In recent years, thousands of refugees from around the world have settled in Aurora, Colo., and the massacre has left some of them questioning their safety.

Most of Aurora’s refugee community clusters along the busy lanes of Colfax Avenue, in an older part of town with cheap housing and good public transportation to jobs in Denver. Headscarves and sarongs are familiar sights here, as people from Somalia, Myanmar and Bhutan try to settle into new, American routines.

The man charged with the movie theater shooting lived on the edge of this neighborhood, but barriers of language and culture mean many here are still confused about what actually happened.

On a recent evening, locals speaking seven different languages filled a meeting room at the Aurora Mental Health Center. With plates of vegetarian samosas on their laps and translation headphones on their ears, they listened to city councilwoman Melissa Miller try to explain.

“I want to preface what I’m telling you that this is a very random act that occurred,” Miller said. “This is not something that is a normal thing to happen in any community across the country.”

This was probably the first chance some people in the room have had to get reliable news about the shooting. Many can’t read English-language newspapers or understand American television, so they’ve gotten their information from foreign websites and community gossip.

It was also, for many, their first opportunity to ask questions.

“I just wonder sometimes (if I should) own a gun in this country — the shooter bought all of these weapons legally?” asked a man from Somalia.

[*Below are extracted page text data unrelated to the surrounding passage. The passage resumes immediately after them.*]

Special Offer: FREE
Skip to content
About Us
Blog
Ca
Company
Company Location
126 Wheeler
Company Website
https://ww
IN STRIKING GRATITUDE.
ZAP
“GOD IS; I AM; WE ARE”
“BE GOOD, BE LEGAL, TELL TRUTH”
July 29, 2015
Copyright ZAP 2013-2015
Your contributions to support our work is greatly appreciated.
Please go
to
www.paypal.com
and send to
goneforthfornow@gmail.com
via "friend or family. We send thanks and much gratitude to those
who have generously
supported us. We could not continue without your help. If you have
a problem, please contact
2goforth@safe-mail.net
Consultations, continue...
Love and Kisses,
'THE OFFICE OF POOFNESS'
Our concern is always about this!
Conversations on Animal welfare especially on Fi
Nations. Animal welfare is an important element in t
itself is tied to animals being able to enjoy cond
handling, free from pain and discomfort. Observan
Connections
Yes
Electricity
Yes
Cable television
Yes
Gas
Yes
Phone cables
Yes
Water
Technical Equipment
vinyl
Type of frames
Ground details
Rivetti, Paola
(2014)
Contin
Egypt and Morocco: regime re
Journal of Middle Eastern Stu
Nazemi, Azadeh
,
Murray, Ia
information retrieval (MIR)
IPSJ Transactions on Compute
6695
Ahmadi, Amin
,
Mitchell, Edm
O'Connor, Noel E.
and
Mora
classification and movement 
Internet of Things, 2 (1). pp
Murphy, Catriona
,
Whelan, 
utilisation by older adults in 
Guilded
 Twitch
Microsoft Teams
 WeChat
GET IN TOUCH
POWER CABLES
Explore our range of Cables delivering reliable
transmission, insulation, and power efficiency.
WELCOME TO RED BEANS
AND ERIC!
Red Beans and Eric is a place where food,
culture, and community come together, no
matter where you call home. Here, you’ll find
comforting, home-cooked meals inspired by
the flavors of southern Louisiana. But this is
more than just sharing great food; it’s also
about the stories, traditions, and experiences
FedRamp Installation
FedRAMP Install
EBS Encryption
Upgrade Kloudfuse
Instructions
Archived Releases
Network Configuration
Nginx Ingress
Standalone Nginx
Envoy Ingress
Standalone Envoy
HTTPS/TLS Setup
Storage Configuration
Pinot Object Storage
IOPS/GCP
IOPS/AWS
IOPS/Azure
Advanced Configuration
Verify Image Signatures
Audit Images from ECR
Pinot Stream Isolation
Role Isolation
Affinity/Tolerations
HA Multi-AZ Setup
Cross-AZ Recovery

He also wanted to know if there were limits on owning guns. Another refugee asked how many guns a person could buy. A police officer explained how background checks work and mandatory waiting periods, but the officer's answers don’t seem to satisfy many people.

December Paw came to translate the meeting into Kareni, for refugees from Burma. She said her community’s talking about guns.

"They all say, 'why do these people own a lot of guns? So maybe we should stop (and not own) guns,” Paw said.

Paw’s neighbors may think gun control is the answer, but that response is at odds with many other Coloradans — gun sales in the state actually spiked after the attack.

Mara Kailin, a psychologist who works with refugees at the Mental Health Center, said living in a new culture is scary enough, without events like this.

“A lot of people who were born elsewhere think of America as quite a dangerous place, and so when something like this happens, it can reinforce people’s fears about being in this new country,” Kailin said.

In the weeks since the shootings, Setu Nepal has been getting a lot of phone calls from relatives and friends in Bhutanese refugee camps, who want to talk about what happened.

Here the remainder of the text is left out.